Jones declined to provide The Maneater with a response to Monnier’s statement.

This breakdown in communication is no news, Monnier said.

“I don’t think the faculty was deliberately left out, but for a long time, there has been a disconnect in communication between administrative decisions and those populations who are affected by them,” she said. “In the case of the museum, it affects academic programming, and anyone who uses the museum for classes suddenly had that taken out of their possibilities for how they teach their course.”

The administration had been aware of the radiation problem at Pickard Hall and has been monitoring the situation for years, Monnier said.

“The timeline is really troubling,” she said. “It seems that there has been a three or four month period where the administration knew that this was inevitable and did not announce it until the end of May. It’s interesting that the university didn’t have a plan before this. There should have been a Plan B.”

In the meantime, the museum will do what it can to adapt to this situation, museum director Alex Barker said.

“While we are here, we are going to focus on increasing the accessibility of the collections online and having high-quality images served up,” he said. “Because we are further away, we are also learning to increase our focus on outreach.”

Barker said he hopes the museum will safely return to Pickard in the near future.

“I think in the long-term, it’s important for the museum to be as accessible as possible to students,” he said. “We just do not have enough information at this time to say when we can go back. But I hope we will be back on campus soon.”

The museum plans to be fully moved out of Pickard Hall by the end of 2013 and reopen at the new location around April 2014, Barker said.

In addition to the Museum of Art and Archaeology, the Museum of Anthropology, located in Swallow Hall, and several offices based out of Jesse Hall will temporarily relocate to Mizzou North while the Renew Mizzou renovations take place.

Future on-campus housing

The Department of Residential Life’s future plans include increasing housing on-campus and eventually stopping use of Tiger Diggs as an off-campus housing supplement, Minor said.

In addition to Virginia Avenue South Housing, two new residence halls, currently referred to as “Building One” and “Building Two,” and a new dining facility have been approved.

Building One will be constructed over the basketball court area located between Lathrop Hall and South Hall, and will open in the fall of 2016.

Jones Hall will be demolished in January 2015 to make room for Building Two and the new dining hall. These two structures will open in Fall 2017.

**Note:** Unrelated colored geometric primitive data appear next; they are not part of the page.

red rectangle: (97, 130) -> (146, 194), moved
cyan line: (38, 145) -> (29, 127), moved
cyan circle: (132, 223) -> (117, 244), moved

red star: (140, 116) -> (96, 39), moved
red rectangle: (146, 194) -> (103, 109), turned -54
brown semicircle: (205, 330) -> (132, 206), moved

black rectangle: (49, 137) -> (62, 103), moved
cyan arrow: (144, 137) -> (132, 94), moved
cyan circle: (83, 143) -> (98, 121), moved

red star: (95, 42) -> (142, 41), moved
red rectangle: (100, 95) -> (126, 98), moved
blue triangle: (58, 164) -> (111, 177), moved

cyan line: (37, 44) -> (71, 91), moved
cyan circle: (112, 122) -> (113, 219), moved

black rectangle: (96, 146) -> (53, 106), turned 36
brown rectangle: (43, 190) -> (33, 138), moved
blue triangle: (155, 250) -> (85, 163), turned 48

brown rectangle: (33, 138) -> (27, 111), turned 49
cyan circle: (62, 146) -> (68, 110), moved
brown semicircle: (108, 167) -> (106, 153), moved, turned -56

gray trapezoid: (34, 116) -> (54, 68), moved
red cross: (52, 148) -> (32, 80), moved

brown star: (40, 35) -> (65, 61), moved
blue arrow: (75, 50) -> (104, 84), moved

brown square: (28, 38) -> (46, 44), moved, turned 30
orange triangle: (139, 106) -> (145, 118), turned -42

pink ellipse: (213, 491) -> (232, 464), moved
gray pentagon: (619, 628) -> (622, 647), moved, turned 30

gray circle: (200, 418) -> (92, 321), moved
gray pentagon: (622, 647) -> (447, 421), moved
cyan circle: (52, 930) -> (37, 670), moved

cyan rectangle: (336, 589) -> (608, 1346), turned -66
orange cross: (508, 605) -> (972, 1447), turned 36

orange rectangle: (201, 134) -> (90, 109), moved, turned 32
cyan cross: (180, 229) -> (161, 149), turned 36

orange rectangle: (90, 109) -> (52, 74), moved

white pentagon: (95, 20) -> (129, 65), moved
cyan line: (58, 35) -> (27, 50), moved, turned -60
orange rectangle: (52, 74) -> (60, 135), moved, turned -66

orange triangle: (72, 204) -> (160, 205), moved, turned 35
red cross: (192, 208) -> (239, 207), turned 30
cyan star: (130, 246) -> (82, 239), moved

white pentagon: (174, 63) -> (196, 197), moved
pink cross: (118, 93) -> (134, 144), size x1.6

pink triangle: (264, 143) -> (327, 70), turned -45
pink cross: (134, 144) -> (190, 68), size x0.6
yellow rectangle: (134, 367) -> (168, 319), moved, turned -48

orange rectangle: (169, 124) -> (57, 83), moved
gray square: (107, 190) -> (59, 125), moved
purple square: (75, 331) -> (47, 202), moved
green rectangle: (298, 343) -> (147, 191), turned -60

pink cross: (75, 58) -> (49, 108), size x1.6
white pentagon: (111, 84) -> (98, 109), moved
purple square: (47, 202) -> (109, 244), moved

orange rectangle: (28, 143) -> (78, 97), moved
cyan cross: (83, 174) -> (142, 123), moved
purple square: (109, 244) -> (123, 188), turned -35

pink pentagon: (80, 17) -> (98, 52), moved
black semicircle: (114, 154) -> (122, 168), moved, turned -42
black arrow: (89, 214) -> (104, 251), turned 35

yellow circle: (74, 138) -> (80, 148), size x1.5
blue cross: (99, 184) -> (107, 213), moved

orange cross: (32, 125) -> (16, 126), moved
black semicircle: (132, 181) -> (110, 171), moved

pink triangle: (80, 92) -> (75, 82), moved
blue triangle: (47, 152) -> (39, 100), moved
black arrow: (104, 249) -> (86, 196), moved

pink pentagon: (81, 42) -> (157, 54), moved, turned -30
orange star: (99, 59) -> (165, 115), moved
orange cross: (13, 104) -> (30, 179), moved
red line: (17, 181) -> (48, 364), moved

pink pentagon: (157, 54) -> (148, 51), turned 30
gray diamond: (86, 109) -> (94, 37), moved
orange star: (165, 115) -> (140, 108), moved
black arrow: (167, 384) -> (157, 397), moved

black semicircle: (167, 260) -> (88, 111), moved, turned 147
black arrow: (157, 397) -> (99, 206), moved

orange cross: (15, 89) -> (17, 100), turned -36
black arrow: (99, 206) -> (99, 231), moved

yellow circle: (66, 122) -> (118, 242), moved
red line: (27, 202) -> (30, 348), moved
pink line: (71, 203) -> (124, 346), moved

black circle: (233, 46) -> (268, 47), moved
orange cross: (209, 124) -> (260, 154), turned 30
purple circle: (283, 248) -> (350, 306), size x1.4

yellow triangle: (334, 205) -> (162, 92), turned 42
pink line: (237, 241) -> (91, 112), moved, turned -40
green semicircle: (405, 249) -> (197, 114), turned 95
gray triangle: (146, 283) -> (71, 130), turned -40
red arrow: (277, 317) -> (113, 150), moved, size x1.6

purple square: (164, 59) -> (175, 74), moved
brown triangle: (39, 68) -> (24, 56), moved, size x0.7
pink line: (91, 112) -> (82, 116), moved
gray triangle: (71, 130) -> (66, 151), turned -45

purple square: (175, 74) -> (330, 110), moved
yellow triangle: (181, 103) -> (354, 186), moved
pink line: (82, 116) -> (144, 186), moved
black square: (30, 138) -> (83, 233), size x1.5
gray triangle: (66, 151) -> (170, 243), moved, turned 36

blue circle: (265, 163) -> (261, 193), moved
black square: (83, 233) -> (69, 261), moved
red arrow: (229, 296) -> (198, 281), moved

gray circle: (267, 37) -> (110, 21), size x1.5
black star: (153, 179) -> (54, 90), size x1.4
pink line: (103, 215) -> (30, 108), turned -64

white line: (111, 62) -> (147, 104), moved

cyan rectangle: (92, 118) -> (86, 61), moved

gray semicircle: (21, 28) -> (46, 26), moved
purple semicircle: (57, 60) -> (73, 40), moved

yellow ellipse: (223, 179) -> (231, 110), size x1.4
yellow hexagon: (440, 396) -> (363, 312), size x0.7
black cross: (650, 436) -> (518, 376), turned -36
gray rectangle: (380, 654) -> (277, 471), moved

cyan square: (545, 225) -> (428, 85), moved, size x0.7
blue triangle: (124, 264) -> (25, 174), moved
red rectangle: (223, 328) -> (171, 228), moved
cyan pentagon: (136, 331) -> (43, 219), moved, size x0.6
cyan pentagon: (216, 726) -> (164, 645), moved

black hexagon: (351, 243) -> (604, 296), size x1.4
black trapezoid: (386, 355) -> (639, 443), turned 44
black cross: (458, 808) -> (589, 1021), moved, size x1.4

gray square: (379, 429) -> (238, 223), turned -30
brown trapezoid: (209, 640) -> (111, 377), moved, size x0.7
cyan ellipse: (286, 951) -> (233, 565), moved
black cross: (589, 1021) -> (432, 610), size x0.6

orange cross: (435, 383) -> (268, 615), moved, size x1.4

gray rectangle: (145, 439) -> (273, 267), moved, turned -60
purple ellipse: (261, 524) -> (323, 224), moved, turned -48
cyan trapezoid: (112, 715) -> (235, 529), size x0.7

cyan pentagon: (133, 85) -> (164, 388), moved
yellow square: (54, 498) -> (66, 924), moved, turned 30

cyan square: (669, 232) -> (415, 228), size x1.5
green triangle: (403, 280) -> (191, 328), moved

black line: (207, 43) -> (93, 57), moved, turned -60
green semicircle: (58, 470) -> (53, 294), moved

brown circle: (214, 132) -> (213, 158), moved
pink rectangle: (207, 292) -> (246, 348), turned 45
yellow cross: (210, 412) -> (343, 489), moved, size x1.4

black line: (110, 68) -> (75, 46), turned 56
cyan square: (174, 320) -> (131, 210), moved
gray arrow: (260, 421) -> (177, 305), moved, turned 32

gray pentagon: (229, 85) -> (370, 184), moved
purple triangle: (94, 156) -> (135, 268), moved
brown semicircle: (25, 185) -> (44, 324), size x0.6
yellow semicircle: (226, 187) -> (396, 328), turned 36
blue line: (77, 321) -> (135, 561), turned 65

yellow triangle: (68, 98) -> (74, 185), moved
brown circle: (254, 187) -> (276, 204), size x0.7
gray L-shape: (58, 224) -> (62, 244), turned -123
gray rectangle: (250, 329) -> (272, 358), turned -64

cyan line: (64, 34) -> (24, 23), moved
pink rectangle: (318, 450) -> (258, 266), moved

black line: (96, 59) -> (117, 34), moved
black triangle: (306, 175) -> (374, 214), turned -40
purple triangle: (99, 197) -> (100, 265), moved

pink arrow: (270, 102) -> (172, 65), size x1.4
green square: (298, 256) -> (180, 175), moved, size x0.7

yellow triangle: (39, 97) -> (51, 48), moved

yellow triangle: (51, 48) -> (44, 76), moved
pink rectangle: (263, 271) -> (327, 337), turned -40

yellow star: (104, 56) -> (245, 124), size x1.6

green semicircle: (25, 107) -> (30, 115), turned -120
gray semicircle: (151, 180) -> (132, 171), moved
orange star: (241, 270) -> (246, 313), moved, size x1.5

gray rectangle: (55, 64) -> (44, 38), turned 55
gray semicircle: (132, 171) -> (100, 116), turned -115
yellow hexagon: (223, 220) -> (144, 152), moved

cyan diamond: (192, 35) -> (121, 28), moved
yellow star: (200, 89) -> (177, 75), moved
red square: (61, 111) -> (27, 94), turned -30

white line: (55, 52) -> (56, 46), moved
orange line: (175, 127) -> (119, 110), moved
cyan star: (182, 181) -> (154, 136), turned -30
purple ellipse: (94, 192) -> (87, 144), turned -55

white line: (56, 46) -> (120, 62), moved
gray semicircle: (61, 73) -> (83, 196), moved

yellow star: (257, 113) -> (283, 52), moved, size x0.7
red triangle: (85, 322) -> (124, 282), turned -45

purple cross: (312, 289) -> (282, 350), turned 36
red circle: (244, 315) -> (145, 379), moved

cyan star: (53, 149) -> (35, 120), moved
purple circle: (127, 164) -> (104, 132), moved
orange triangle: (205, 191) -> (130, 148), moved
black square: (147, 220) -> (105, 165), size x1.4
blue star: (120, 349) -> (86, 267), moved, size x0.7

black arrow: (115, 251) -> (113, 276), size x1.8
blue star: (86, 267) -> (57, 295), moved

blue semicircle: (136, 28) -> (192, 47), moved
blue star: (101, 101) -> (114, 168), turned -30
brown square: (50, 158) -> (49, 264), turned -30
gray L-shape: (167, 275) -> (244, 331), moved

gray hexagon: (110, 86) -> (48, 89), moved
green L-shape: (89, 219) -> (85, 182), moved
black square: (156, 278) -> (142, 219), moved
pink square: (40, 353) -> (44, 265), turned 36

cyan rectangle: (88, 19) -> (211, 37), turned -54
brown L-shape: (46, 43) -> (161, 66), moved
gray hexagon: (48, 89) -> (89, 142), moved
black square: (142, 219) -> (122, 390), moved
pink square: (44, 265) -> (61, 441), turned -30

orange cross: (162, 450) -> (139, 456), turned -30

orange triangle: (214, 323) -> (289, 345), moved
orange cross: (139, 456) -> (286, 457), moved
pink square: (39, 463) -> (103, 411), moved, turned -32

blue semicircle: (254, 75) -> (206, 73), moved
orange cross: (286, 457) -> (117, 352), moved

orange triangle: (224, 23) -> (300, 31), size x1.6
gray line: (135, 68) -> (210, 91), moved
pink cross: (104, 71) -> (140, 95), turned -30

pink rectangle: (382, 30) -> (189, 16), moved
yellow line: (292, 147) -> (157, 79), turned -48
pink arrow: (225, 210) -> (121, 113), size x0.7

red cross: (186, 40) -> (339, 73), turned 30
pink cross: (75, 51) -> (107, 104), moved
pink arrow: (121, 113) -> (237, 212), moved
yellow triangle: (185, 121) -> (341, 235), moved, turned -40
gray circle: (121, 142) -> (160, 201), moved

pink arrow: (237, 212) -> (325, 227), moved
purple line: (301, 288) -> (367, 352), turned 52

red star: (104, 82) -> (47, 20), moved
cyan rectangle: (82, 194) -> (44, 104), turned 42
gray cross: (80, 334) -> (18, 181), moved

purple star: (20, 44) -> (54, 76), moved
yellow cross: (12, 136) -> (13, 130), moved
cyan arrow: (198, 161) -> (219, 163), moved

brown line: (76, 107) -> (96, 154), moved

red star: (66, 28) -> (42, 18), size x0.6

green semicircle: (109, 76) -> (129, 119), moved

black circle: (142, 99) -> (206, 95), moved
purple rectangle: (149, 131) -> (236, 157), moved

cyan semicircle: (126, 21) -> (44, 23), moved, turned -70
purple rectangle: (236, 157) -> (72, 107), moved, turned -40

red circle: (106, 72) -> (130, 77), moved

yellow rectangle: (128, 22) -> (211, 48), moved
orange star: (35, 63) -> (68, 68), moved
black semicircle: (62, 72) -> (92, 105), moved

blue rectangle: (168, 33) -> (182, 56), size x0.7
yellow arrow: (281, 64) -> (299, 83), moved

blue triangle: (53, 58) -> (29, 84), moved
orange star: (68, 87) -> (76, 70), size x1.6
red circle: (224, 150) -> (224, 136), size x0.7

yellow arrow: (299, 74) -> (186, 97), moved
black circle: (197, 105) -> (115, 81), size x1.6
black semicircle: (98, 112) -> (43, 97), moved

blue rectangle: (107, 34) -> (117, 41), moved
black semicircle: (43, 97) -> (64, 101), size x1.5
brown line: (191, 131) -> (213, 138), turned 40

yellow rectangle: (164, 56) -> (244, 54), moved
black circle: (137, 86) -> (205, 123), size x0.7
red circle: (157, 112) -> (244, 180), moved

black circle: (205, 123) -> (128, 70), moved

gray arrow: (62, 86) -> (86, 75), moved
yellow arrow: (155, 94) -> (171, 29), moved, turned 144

The second phase of the plan, which has yet to be approved, will potentially demolish Laws and Lathrop halls to construct new buildings over them. The Pavilion at Dobbs will also be demolished after the new dining hall is completed, and a third building will take its place.

In total, the second phase will add up to 350 beds to the 1,000 existing beds in those halls marked for demolition, Minor said.

“The challenge is that we are running out of room,” he said. “So if we were to add more housing, it would mean we may need to acquire more property.”

Though currently unlikely, the prospect of the university expanding its borders is concerning, Columbia City Councilman Karl Skala said.

“I don’t see any huge issue with that yet, but there may be a time at which there may be a conflict between what the university wants to do and what the city wants to do,” he said.